Problem to solve: When you reach the line with "Het is belangrijk" in the records below, begin transcribing exactly and continue up to and including the line with "Elbasanit, me 1 vit burgim, për veprat penale", leaving out every picture.

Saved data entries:
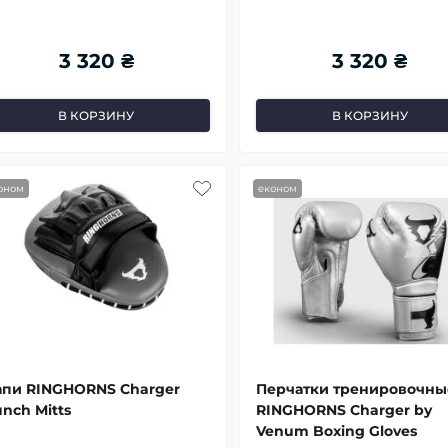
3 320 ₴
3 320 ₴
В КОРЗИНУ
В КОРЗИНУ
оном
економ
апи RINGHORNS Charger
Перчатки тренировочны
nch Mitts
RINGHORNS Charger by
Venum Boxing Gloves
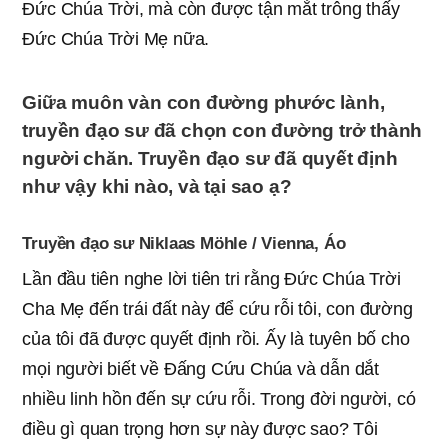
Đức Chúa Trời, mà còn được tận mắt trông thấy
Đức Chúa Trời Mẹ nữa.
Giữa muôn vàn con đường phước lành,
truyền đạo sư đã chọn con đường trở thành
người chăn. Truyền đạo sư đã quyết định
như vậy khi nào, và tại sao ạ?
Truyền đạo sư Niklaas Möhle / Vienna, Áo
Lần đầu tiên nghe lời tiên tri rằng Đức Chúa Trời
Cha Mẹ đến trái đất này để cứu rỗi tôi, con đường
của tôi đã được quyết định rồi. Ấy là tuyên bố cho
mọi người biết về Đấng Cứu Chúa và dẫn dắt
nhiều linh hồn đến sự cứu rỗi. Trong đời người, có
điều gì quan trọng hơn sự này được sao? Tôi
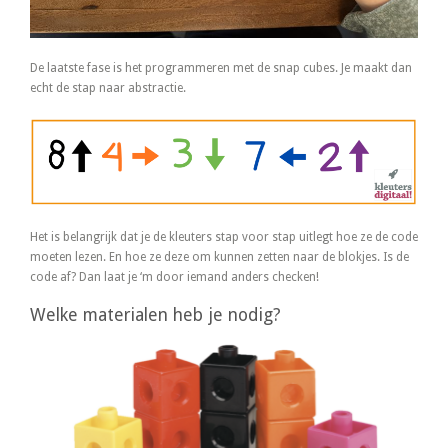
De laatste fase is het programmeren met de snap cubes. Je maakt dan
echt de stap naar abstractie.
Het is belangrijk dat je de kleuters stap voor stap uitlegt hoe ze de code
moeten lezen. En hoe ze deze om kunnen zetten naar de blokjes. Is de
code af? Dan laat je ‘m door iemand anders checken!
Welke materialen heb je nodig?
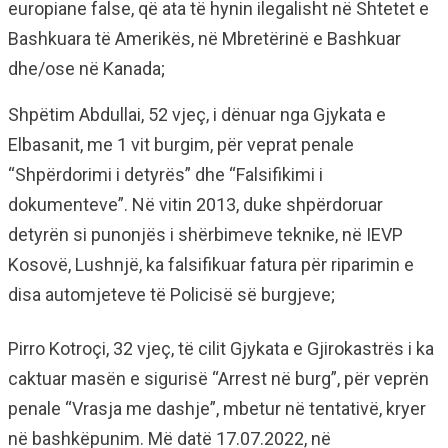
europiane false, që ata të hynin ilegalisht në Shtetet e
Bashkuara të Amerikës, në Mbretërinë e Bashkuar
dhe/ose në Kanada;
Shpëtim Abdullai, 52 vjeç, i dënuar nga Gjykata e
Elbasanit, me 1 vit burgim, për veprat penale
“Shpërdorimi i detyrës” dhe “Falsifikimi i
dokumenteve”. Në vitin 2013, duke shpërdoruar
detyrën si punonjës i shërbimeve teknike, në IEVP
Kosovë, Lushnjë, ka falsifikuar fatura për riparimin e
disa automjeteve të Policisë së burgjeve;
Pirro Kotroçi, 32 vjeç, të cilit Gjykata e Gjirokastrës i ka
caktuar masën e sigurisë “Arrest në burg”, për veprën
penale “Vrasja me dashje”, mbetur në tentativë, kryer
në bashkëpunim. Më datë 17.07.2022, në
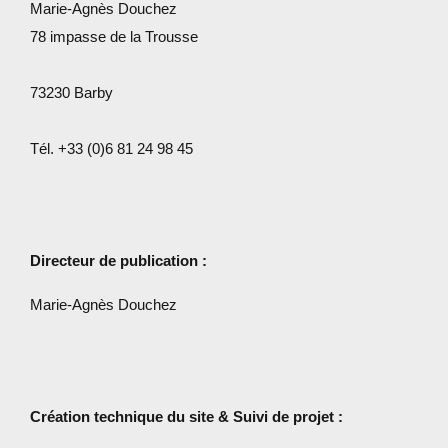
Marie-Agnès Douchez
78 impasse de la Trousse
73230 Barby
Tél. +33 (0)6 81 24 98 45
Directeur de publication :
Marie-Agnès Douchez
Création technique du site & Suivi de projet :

* * *

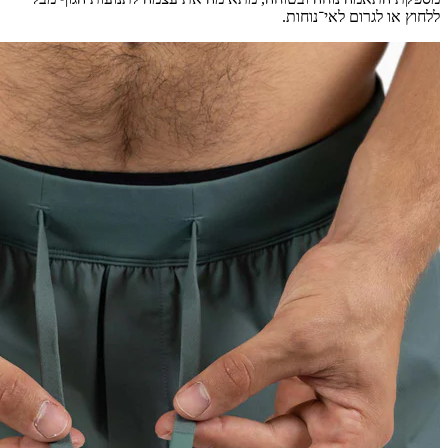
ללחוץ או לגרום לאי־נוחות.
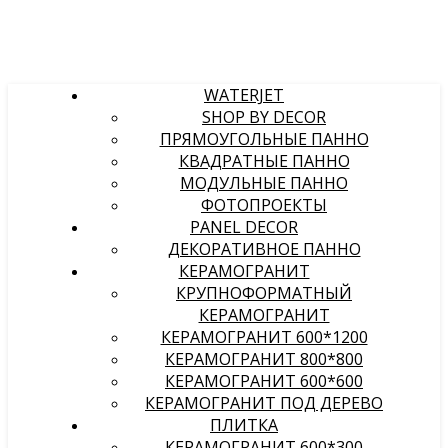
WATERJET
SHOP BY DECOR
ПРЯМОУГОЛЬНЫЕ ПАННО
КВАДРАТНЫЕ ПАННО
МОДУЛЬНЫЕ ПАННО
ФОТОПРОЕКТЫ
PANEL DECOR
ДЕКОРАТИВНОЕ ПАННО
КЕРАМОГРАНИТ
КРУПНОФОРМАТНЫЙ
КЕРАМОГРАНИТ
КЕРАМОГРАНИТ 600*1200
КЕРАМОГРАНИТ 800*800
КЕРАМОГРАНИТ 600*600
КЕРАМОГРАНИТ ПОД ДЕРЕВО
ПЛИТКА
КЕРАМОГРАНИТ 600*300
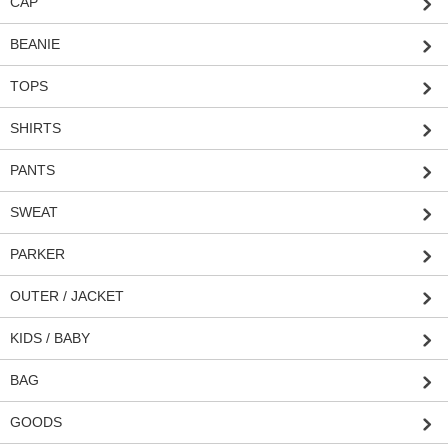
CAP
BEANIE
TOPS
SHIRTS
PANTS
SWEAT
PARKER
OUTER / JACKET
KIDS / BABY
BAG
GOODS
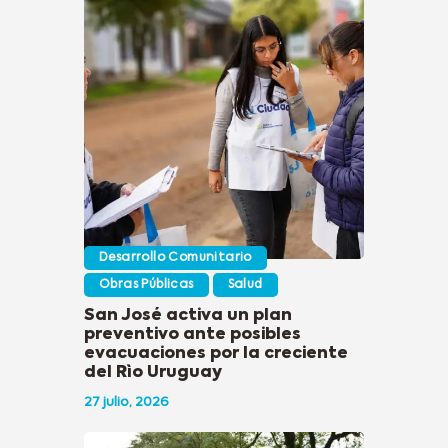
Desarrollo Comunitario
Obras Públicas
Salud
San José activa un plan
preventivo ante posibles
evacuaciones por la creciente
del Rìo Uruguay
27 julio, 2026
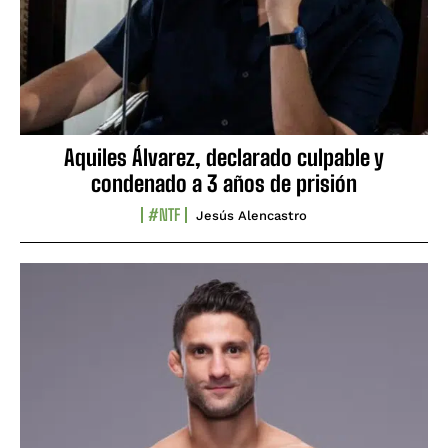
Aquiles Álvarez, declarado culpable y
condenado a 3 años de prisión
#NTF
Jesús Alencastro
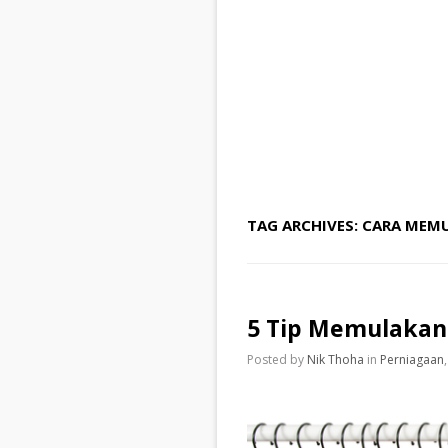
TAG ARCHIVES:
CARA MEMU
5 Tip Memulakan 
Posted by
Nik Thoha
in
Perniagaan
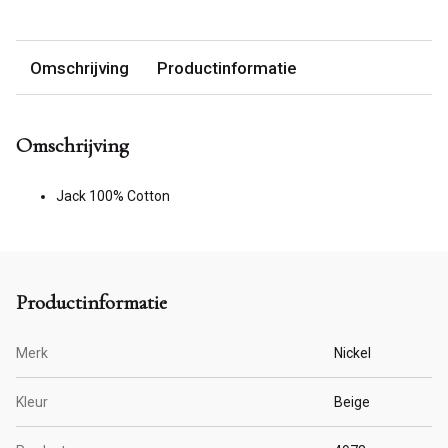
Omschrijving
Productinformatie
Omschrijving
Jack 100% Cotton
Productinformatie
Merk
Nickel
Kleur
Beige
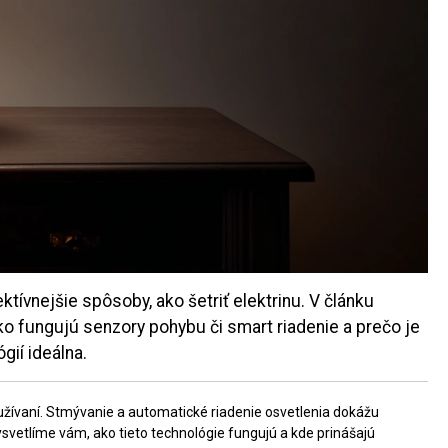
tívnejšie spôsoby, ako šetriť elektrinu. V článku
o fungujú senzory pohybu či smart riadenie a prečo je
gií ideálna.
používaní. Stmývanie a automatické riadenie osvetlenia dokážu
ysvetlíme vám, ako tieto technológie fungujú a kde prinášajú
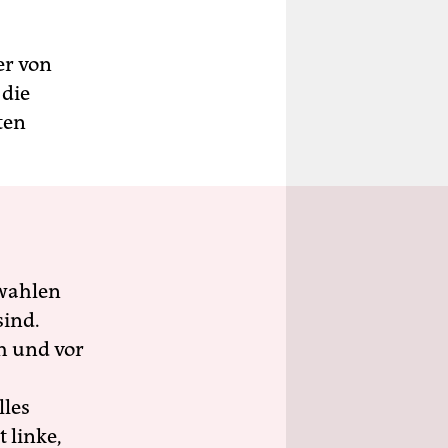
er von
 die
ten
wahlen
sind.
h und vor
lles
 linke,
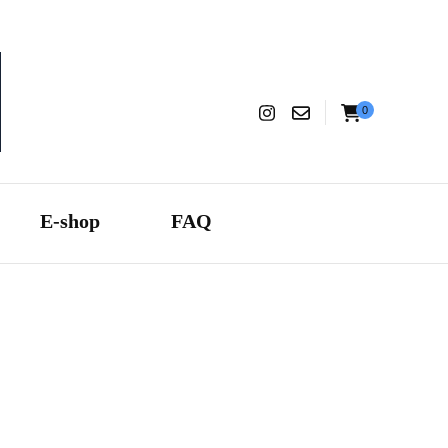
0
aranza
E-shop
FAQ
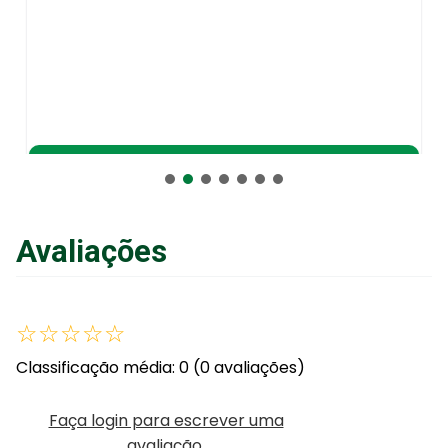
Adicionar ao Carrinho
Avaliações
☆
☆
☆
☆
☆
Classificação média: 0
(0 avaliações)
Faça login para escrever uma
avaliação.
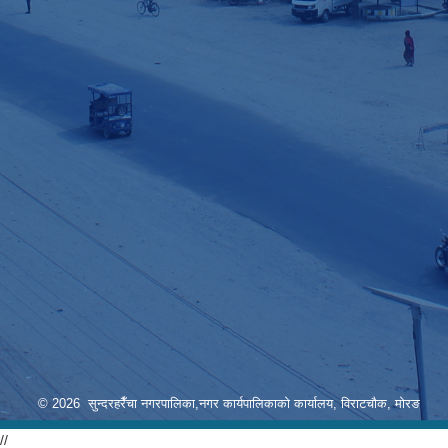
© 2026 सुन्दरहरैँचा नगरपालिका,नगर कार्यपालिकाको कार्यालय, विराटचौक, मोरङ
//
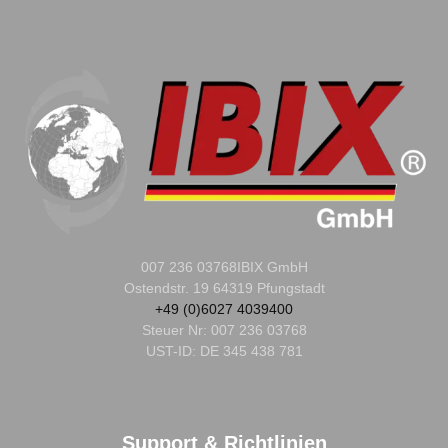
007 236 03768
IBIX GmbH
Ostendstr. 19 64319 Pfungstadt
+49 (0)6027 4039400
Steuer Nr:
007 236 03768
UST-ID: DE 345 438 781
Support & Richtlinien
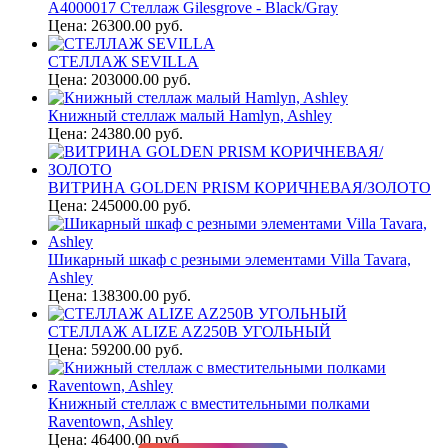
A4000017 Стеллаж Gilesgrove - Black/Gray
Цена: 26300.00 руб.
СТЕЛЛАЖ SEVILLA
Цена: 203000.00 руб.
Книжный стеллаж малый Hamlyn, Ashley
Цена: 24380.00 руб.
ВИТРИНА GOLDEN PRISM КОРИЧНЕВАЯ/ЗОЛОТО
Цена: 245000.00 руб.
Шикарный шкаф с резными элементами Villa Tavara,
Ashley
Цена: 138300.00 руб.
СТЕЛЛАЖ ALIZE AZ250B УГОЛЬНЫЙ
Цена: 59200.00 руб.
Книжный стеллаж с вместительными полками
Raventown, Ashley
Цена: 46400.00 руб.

Task answer:
Het is belangrijk dat je de kleuters stap voor stap uitlegt hoe ze de code
moeten lezen. En hoe ze deze om kunnen zetten naar de blokjes. Is de
code af? Dan laat je ‘m door iemand anders checken!
Welke materialen heb je nodig?
europiane false, që ata të hynin ilegalisht në Shtetet e
Bashkuara të Amerikës, në Mbretërinë e Bashkuar
dhe/ose në Kanada;
Shpëtim Abdullai, 52 vjeç, i dënuar nga Gjykata e
Elbasanit, me 1 vit burgim, për veprat penale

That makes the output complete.